As far as mistakes go, I've made a lot. But none quite as grave and life threatening as this one.
I'm standing in the kitchen cooking up my favourite dish, chicken and cashew nut. From nowhere I get this gnawing feeling in my stomach that I shouldn't give it to Tricky despite him having been declared "not allergic" to cashews at a previous allergy test*.
But I don't listen to that internal voice. I push down my gut instinct and, with a haughty (and completely judgmental) "I'm not one of those paranoid parents", carry on.
We sit down as a family to eat. I love these moments, the three of us together, talking about our day and reconnecting. Tricky eats one cashew nut and looks unsure of it's texture. We laugh at the funny face he pulls and watch him enthusiastically spoon mound after mound of rice in to his gob. After a pretty standard bedtime routine, I put Tricky to bed without any fuss.
An hour passes and he cries out so I go in to check on him. He is scratching at his knees and elbows furiously - now someone else might have seen that first sign and known straight away something was wrong, but I've lost count of the number of nights Tricky has woken crying and clawing at his eczema so I don't think anything of it.
Instead, I sit with him in the dark, singing and massaging a soothing salve in to his inflamed skin, just as I always do, then leave the room telling him to go back to sleep. He coughs once or twice then falls back to sleep.

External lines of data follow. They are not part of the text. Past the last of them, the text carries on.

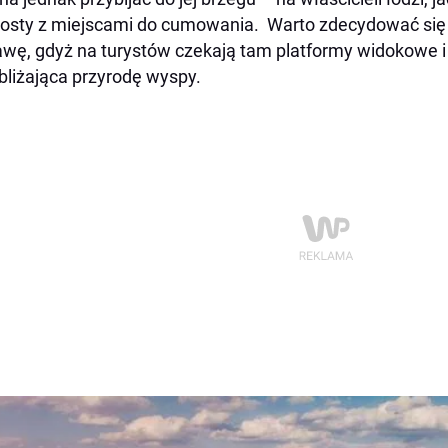
sty z miejscami do cumowania. Warto zdecydować się n
awę, gdyż na turystów czekają tam platformy widokowe i
bliżająca przyrodę wyspy.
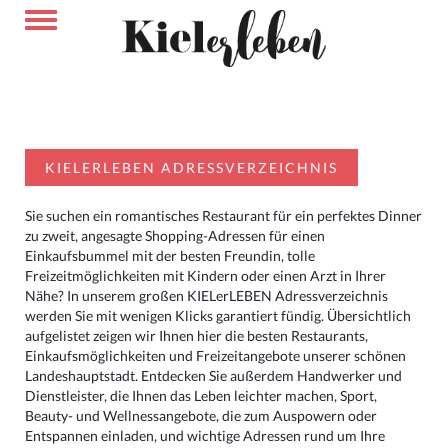
KIELERLEBEN ADRESSVERZEICHNIS
Sie suchen ein romantisches Restaurant für ein perfektes Dinner
zu zweit, angesagte Shopping-Adressen für einen
Einkaufsbummel mit der besten Freundin, tolle
Freizeitmöglichkeiten mit Kindern oder einen Arzt in Ihrer
Nähe? In unserem großen KIELerLEBEN Adressverzeichnis
werden Sie mit wenigen Klicks garantiert fündig. Übersichtlich
aufgelistet zeigen wir Ihnen hier die besten Restaurants,
Einkaufsmöglichkeiten und Freizeitangebote unserer schönen
Landeshauptstadt. Entdecken Sie außerdem Handwerker und
Dienstleister, die Ihnen das Leben leichter machen, Sport,
Beauty- und Wellnessangebote, die zum Auspowern oder
Entspannen einladen, und wichtige Adressen rund um Ihre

A short while later he wakes again, comes out to me wanting cuddles. Because I am still in "get him back to sleep" mode I don't turn a light on... if I had, I would have seen his face was swelling up and his body breaking out in hives. So we cuddle in the dark on the couch and after a few more coughs and being so clingy I decide that he is probably coming down with a cold.
He coughs more. And more.
Less than five minutes pass.
He starts wheezing.
And it all starts clicking in my head. The scratching, the crying, the coughing, the wheezing. This isn't the beginning of a cold, this is an allergic reaction.

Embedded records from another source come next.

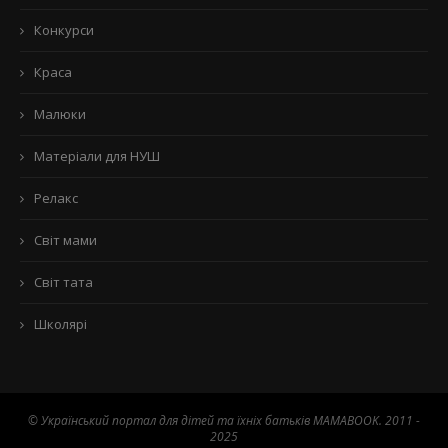
Конкурси
Краса
Малюки
Матеріали для НУШ
Релакс
Світ мами
Світ тата
Школярі
© Український портал для дітей та їхніх батьків MAMABOOK. 2011 -
2025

We consider calling an ambulance but think that since the allergy test has shown he isn't meant to be allergic, that this must only be a mild reaction, I'll drive him myself. So I do, picking up my parents on the way for support.
I feel like an idiot, but I'm not too concerned. A quick trip to the hospital and a dose of antihistamines, I think.
On the way there, Tricky gets itchier and he scratches his skin off parts of his arms and neck. What was once a faint hiss of a wheeze becomes louder and louder, clearly audible from the front seat.
Fuck. This is so much worse than I thought.
Triage takes all of two minutes before we are whisked through to a bed with a "we'll get your details in a minute" rush, and straight on to a monitor that showed his oxygen saturation at 89% and his blood pressure very low. What the hell is happening? My little boy is shutting down.
What have I done?
I hold him down while they jab the biggest needle in the world in to his tiny thigh. His scream pierces my soul and I squeeze him even tighter, smothering him with kisses in the vain hope that they'll help. I am barely holding it together when I look up and see my Mum starting to cry. It tips me over the edge and tears spring from my eyes. But they're not sad tears. They're angry tears. Embarrassed tears. Guilty tears.
How could I be so stupid? Why did I ignore that gut instinct? For a moment I let my thoughts run wild. What if he didn't get itchy? He wouldn't have cried and come out for cuddles... his airway would have just closed. Silently, without us knowing. What if, what if, what if?
My blood runs cold.
We're moved to the observation ward to stay the night. I sing and pat Tricky in an attempt to get him to settle, but he is, quite literally, full of adrenaline and isn't having a bar of it.
It's not until much later, in the early hours of the morning when he finally dozes off. He's still attached to the monitor and it alarms every hour or so as his oxygen levels fluctuate. They tell me he's fine, that it's just his sleep cycle, but I cannot look away from it, this machine that goes ping.
I manage to get about an hour of sleep before Tricky decides it is time to start the day.
I'm ladled with information on anaphylaxis and the use of an EpiPen. I'm given brochures and a DVD that I watch on a portable player as Tricky drives toy cars up and down the railings, unaware of how serious the situation is. We're given our EpiPen that he'll have to have with him at all times, a referral to an immunologist and we're told to never have cashews in the house again and avoid anything that contains tree nuts.
They bring us each breakfast. I read the label. May contain traces of tree nuts. Fuck you, world.
*I was told yesterday that initial allergy tests on children who haven't been exposed to an allergen aren't worth the paper they're printed on. The body doesn't always react on the first exposure, as was the case with Tricky, so it was the second exposure that caused anaphylaxis.